More than a month after workers at eight hotels near Los Angeles International Airport (LAX) filed lawsuits alleging that the hotels owe them tips, a Los Angeles City Council committee is calling for an investigation of the charges.

The City Council Trade, Commerce and Tourism Committee voted Wednesday, October 17th, to direct the city attorney and chief legislative analyst to begin an investigation into allegations against the eight LAX-area hotels that they violated the city’s service charge ordinance.

The committee also called for the city attorney to make recommendations for City Council action to ensure that worker and customer rights are protected.

Employees at the eight hotels — the Four Points, Marriott, Renaissance, Embassy Suites, Courtyard, Westin, Hilton and Radisson — filed lawsuits in county Superior Court in early September, alleging that the hotels violated a city ordinance requiring them to pass along all service fees automatically charged for large events directly to the service workers.

The hotel service charge reform ordinance took effect January 1st after it was passed by the City Council in November as part of a package of ordinances for the airport-area hotels on Century Boulevard in Westchester.

The two other ordinances in the package required that the hotels pay their service workers a “living wage” and that the workers be allowed to keep their jobs for at least 90 days after a hotel changes owners.

Workers allege that despite the service charge law, the hotels have continued to pocket the fees that they are collecting on behalf of their employees.
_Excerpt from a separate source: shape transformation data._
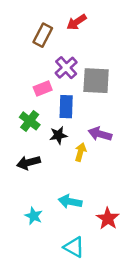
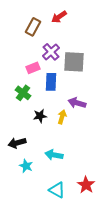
black star: (58, 135) -> (40, 116), moved
black arrow: (28, 163) -> (17, 143), moved
red star: (108, 218) -> (86, 185), moved

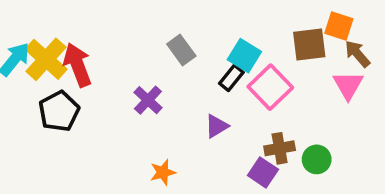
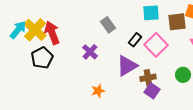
cyan square: (244, 56) -> (151, 13), moved, turned -36
purple triangle: (217, 126) -> (127, 66), size x1.6
brown cross: (280, 148) -> (148, 78), moved
green circle: (317, 159) -> (183, 75), moved

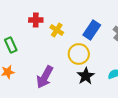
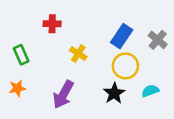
yellow cross: (57, 30) -> (78, 54), moved
yellow circle: (79, 54) -> (125, 66), moved

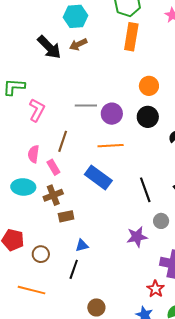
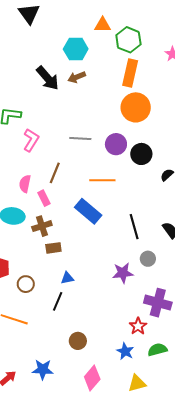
orange circle: (149, 86) -> (136, 107), moved, size x1.5
purple circle: (112, 114) -> (116, 144), moved

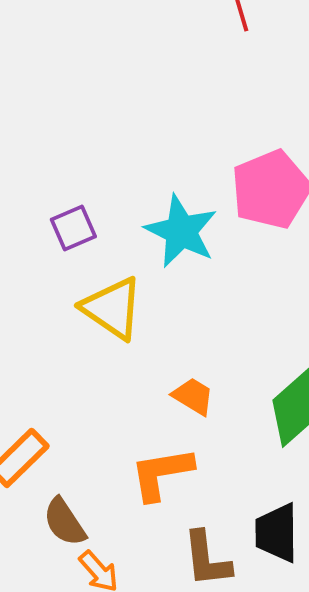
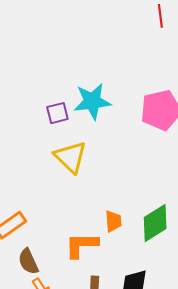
cyan star: (181, 231) -> (92, 101), moved, turned 30
orange trapezoid: (193, 396) -> (113, 221), moved, turned 45

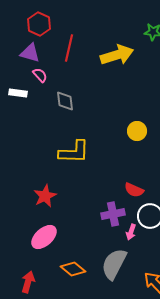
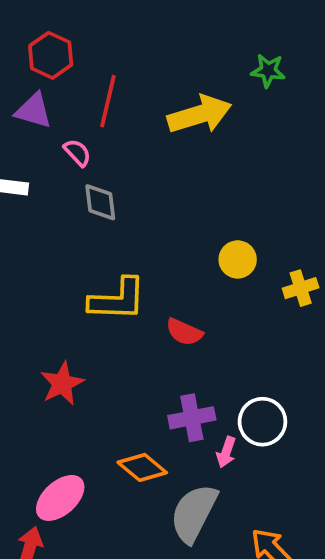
pink semicircle: (40, 75) -> (77, 153), moved
red semicircle: (134, 190) -> (184, 332), moved
pink ellipse: (44, 237) -> (60, 498), moved
orange diamond: (73, 269) -> (142, 467), moved

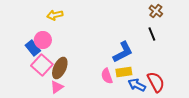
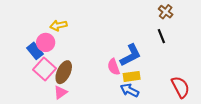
yellow arrow: (55, 15) -> (58, 25), moved
pink semicircle: (107, 76) -> (114, 67), moved
red semicircle: (156, 82) -> (180, 87), moved
blue arrow: (137, 85) -> (130, 90), moved

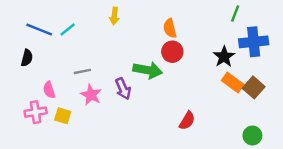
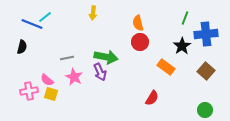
green line: (235, 14) -> (185, 18), moved
cyan line: (68, 30) -> (45, 17), moved
green arrow: (148, 70) -> (106, 57), moved
orange rectangle: (233, 83) -> (166, 67), moved
pink semicircle: (49, 90) -> (47, 80), moved, turned -32

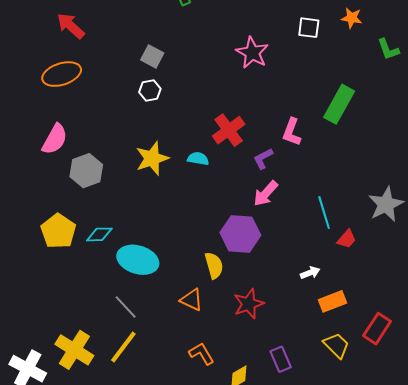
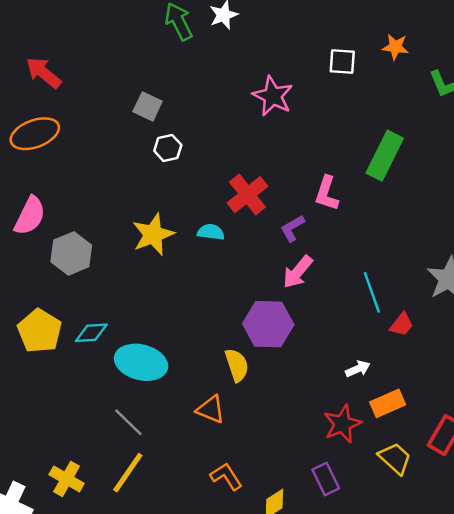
white hexagon: (150, 90) -> (168, 148), moved
red star: (249, 304) -> (342, 424), moved
yellow cross: (74, 350) -> (67, 479), size x0.7

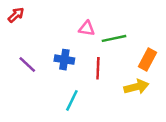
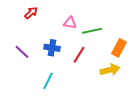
red arrow: (16, 15) -> (31, 13), moved
red line: (98, 68) -> (79, 55), turned 30
cyan line: (72, 100) -> (48, 81), moved

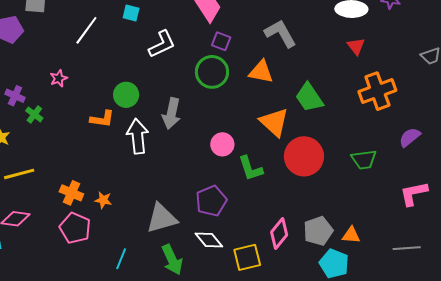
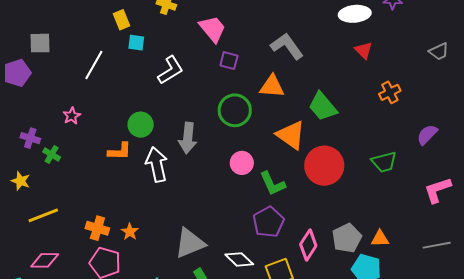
green circle: (212, 72) -> (235, 110), moved
orange cross: (377, 91) -> (390, 92), size x0.6
orange star: (103, 200) -> (130, 232), turned 30
purple pentagon: (211, 201) -> (268, 222), moved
Some of the hotel workers alleged at the council committee hearing that the hotels have not changed their practices to comply with the requirements of the ordinance.

The Travel, Commerce and Tourism Committee has directed the city attorney to return within 30 days to recommend ways that the council can strengthen the penalties provided for in the ordinance.
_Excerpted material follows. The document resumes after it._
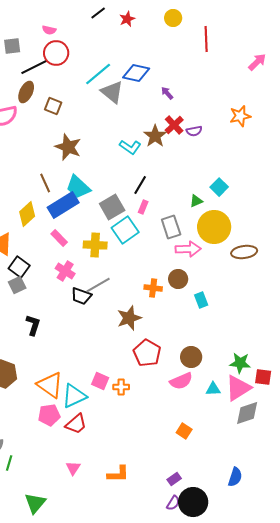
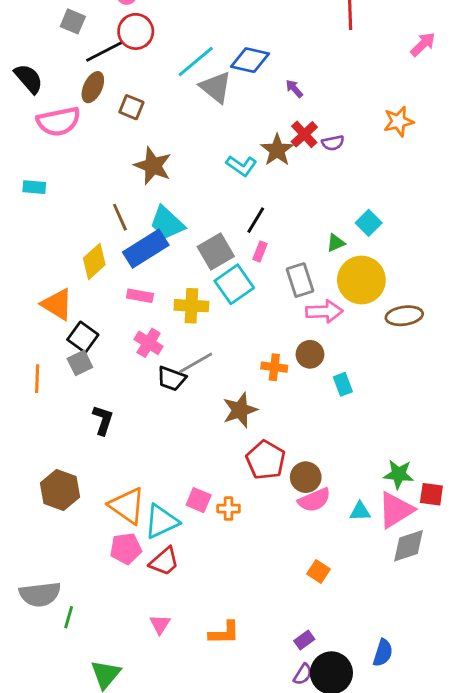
gray square: (12, 46) -> (73, 21), turned 30
pink rectangle: (59, 238) -> (140, 296), turned -36
brown circle: (191, 357) -> (306, 477), moved
blue semicircle: (235, 477) -> (383, 653), moved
The committee recommended that the city attorney explore requirements that companies found to be in violation should be required to notify customers of their violations, explore other penalties and consider creating enforcement mechanisms to monitor compliance.

The hotels have rejected the claims in the employees’ lawsuit, saying that they are in “full compliance” with the law.

A spokesman for the hotels has said the lawsuit is just another effort by the local union Unite Here Local 11 to push to organize the hotel workers.